Anyway, one member of our team designed a pretty cool logo:

It’s a “TSPI”-themed star battle puzzle! You solve it by placing one star in each row, column, and region. I thought it was pretty cool, but I’m better at coding than solving, so I thought I’d write a quickie program in Python to solve it (and others). Here it is:

import numpy as np
# pip install python-constraint
from constraint import Problem

class StarBattle:
    '''
    A class for storing, solving, and printing star battle problems
    '''
    def __init__(self,matrix=None,stars=1):
        self.matrix = matrix
        self.stars = stars
        self.solutions = None
        
    def set_matrix(self,matrix):
        self.matrix=matrix
        
    def solve(self):
        M = self.matrix
        problem = Problem()
        
        myvars = np.unique(M)
        
        # The variables are the elements in the matrix
        # The domain for each variable is where it can be
        def where(M,i):
            coords = np.array(np.where(np.isin(M,i))).T
            return [tuple(j) for j in coords]
        
        for i in myvars:
            problem.addVariable(i,where(M,i))
        
        def is_not_adjacent(xy1,xy2):
            # Return true if two stars are not adjacent, in the same row, or same column.
            x1,y1 = xy1; x2,y2 = xy2
            if abs((x2-x1)*(y2-y1)) <= 1:
                return False
            else:
                return True
            
        # Problem constraints
        for i in myvars:
            for j in myvars:
                if i < j:
                    problem.addConstraint(is_not_adjacent,(i,j))

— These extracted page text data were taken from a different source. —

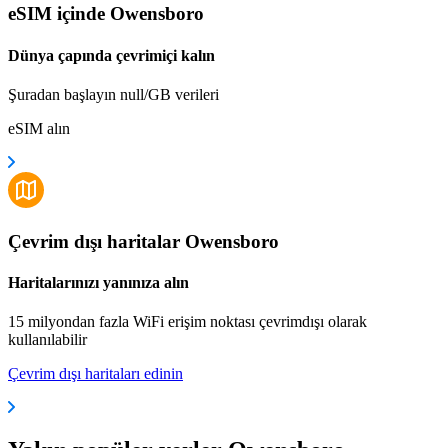
eSIM içinde Owensboro
Dünya çapında çevrimiçi kalın
Şuradan başlayın null/GB verileri
eSIM alın
Çevrim dışı haritalar Owensboro
Haritalarınızı yanınıza alın
15 milyondan fazla WiFi erişim noktası çevrimdışı olarak
kullanılabilir
Çevrim dışı haritaları edinin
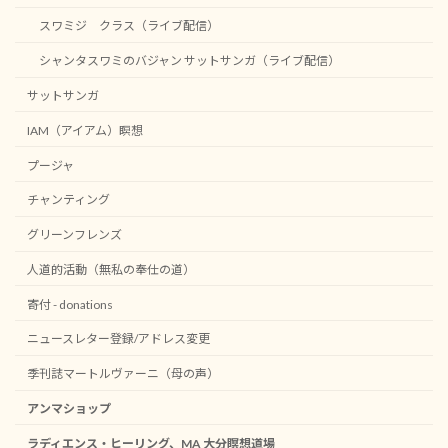
スワミジ クラス（ライブ配信）
シャンタスワミのバジャン サットサンガ（ライブ配信）
サットサンガ
IAM（アイアム）瞑想
プージャ
チャンティング
グリーンフレンズ
人道的活動（無私の奉仕の道）
寄付 - donations
ニュースレター登録/アドレス変更
季刊誌マートルヴァーニ（母の声）
アンマショップ
ラディエンス・ヒーリング、MA 大分瞑想道場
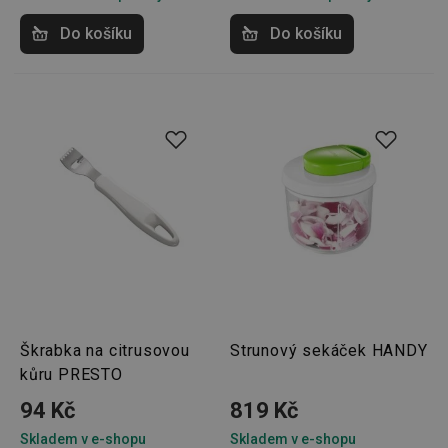
Do košíku
Do košíku
Škrabka na citrusovou
Strunový sekáček HANDY
kůru PRESTO
94 Kč
819 Kč
Skladem v e-shopu
Skladem v e-shopu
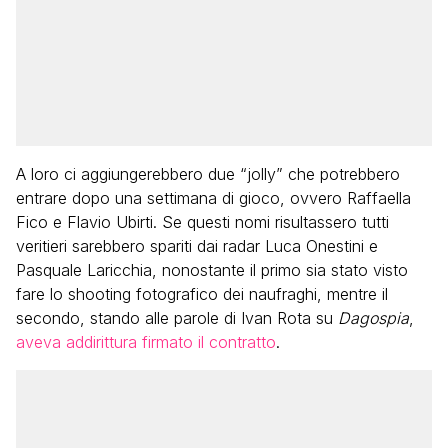
A loro ci aggiungerebbero due “jolly” che potrebbero
entrare dopo una settimana di gioco, ovvero Raffaella
Fico e Flavio Ubirti. Se questi nomi risultassero tutti
veritieri sarebbero spariti dai radar Luca Onestini e
Pasquale Laricchia, nonostante il primo sia stato visto
fare lo shooting fotografico dei naufraghi, mentre il
secondo, stando alle parole di Ivan Rota su
Dagospia
,
aveva addirittura firmato il contratto
.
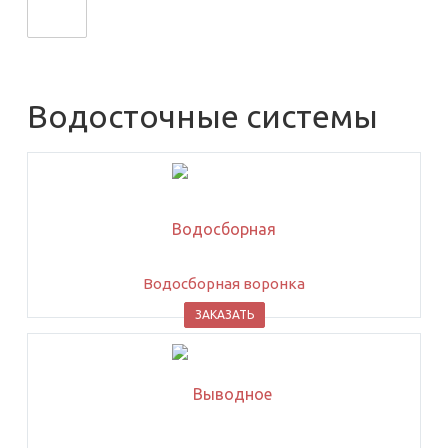
Водосточные системы
Водосборная воронка
ЗАКАЗАТЬ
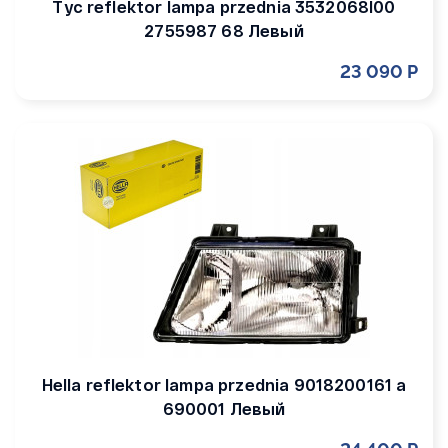
Tyc reflektor lampa przednia 3532068l00
2755987 68 Левый
23 090 Р
Hella reflektor lampa przednia 9018200161 a
690001 Левый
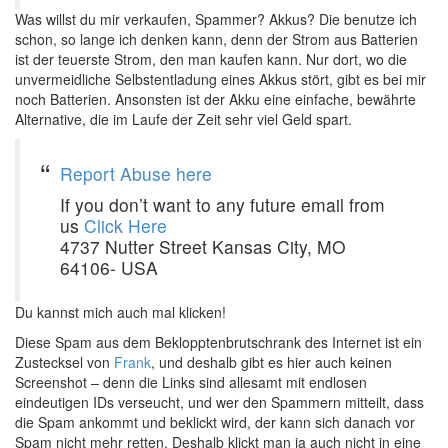
Was willst du mir verkaufen, Spammer? Akkus? Die benutze ich
schon, so lange ich denken kann, denn der Strom aus Batterien
ist der teuerste Strom, den man kaufen kann. Nur dort, wo die
unvermeidliche Selbstentladung eines Akkus stört, gibt es bei mir
noch Batterien. Ansonsten ist der Akku eine einfache, bewährte
Alternative, die im Laufe der Zeit sehr viel Geld spart.
Report Abuse here
If you don’t want to any future email from
us
Click Here
4737 Nutter Street Kansas City, MO
64106- USA
Du kannst mich auch mal klicken!
Diese Spam aus dem Beklopptenbrutschrank des Internet ist ein
Zustecksel von
Frank
, und deshalb gibt es hier auch keinen
Screenshot – denn die Links sind allesamt mit endlosen
eindeutigen IDs verseucht, und wer den Spammern mitteilt, dass
die Spam ankommt und beklickt wird, der kann sich danach vor
Spam nicht mehr retten. Deshalb klickt man ja auch nicht in eine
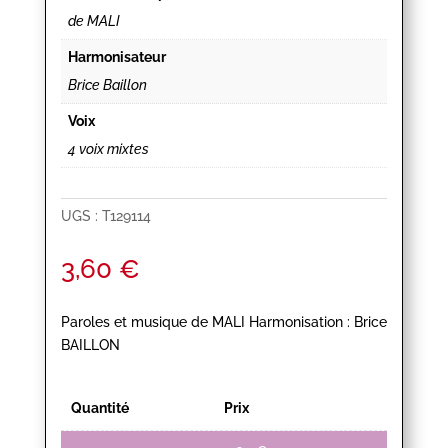
de MALI
Harmonisateur
Brice Baillon
Voix
4 voix mixtes
UGS :
T129114
3,60
€
Paroles et musique de MALI Harmonisation : Brice
BAILLON
Quantité
Prix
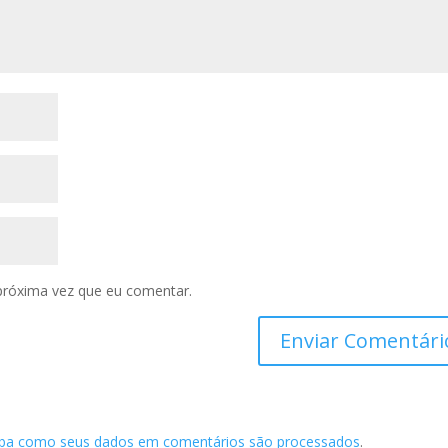
próxima vez que eu comentar.
iba como seus dados em comentários são processados
.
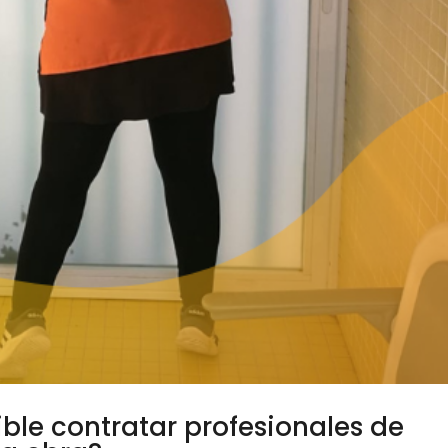
ble contratar profesionales de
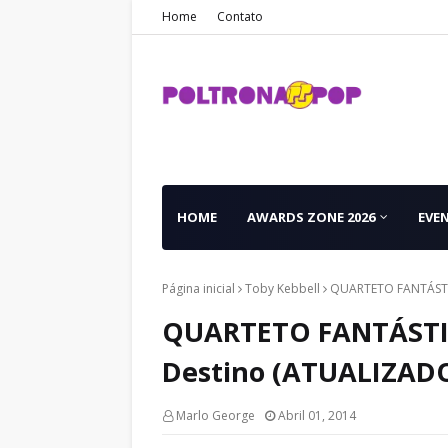
Home
Contato
HOME
AWARDS ZONE 2026
EVE
Página inicial
Toby Kebbell
QUARTETO FANTÁSTIC
QUARTETO FANTÁSTICO
Destino (ATUALIZADO
Marlo George
Abril 01, 2014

        self.solutions = problem.getSolutions()
        
    def display_solutions(self):
        # This is an ugly but effective way to display solutions
        # DIsplay
        if self.solutions is not None:
            for s in self.solutions:
                N = np.zeros_like(self.matrix)
                for k,v in s.iteritems():
                    N[v] = 1
                print N
                print
    
    def display(self):
        print self.matrix
#END class StarBattle

if __name__ == '__main__':
    M = np.array([
    [0,0,0,1,1,2,1],
    [3,0,1,1,1,1,1],
    [3,0,4,4,1,6,1],
    [3,3,4,5,5,6,1],
    [3,3,4,5,5,6,1],
    [3,4,4,5,6,6,6],
    [3,3,3,3,3,3,3]
    ])

    star_battle = StarBattle()
    star_battle.set_matrix(M)
    star_battle.display()
    print
    star_battle.solve()
    star_battle.display_solutions()

This works very fast, so I'm happy with it. It also gave me a chance to learn about the python-constraint library. However, there are two things I'd like to do to improve it.

(1) Star battle puzzles with a single star in each row, column, and region are easily solved above. But what about more advanced ones, with two or more stars? I'm not sure how to rewrite the code to do that, and I'd like to.

(2) Python is fine, but ideally this would be done in JavaScript so people could solve in their browsers. There's a port of the Python library in JavaScript so I feel the code should ideally be written there.

Any takers to help solve either of these issues?